▶ GOAL OF THE EXERCISE
From the entries below, output the line with "Расстояние между центрами" and each following line up to and including the line with "e-mail. Вам перезвонит", exactly as written.

■ ■ ■ ■

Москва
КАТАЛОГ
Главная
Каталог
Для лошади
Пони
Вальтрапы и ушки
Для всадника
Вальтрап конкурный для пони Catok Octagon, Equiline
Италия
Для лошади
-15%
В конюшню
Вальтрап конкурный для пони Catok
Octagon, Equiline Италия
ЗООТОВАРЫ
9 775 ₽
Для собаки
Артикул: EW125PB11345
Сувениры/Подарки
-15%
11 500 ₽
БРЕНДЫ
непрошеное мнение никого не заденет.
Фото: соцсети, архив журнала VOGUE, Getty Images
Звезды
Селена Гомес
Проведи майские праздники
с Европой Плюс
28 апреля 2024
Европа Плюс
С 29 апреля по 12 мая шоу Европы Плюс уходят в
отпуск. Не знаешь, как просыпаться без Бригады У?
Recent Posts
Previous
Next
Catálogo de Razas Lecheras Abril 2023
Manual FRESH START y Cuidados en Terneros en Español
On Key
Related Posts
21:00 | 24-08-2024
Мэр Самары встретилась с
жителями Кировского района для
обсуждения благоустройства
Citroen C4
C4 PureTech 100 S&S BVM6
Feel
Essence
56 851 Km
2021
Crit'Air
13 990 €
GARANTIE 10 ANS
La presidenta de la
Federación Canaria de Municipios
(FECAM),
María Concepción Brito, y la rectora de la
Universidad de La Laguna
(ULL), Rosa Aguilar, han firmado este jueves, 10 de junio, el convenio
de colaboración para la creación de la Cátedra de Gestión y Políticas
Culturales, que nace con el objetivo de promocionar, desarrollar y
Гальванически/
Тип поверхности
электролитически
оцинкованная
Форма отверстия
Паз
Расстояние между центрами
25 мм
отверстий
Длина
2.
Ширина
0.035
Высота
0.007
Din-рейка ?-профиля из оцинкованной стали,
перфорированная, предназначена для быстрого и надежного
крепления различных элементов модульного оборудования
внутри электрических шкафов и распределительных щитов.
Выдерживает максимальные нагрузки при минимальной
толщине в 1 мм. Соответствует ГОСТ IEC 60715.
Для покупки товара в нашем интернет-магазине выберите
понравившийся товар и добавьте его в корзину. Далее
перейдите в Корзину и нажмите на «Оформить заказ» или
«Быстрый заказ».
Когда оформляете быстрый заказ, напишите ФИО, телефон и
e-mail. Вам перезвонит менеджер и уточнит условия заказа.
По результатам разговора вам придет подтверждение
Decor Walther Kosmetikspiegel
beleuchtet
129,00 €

■ ■ ■ ■

▶ RESULT BELOW
Расстояние между центрами
25 мм
отверстий
Длина
2.
Ширина
0.035
Высота
0.007
Din-рейка ?-профиля из оцинкованной стали,
перфорированная, предназначена для быстрого и надежного
крепления различных элементов модульного оборудования
внутри электрических шкафов и распределительных щитов.
Выдерживает максимальные нагрузки при минимальной
толщине в 1 мм. Соответствует ГОСТ IEC 60715.
Для покупки товара в нашем интернет-магазине выберите
понравившийся товар и добавьте его в корзину. Далее
перейдите в Корзину и нажмите на «Оформить заказ» или
«Быстрый заказ».
Когда оформляете быстрый заказ, напишите ФИО, телефон и
e-mail. Вам перезвонит менеджер и уточнит условия заказа.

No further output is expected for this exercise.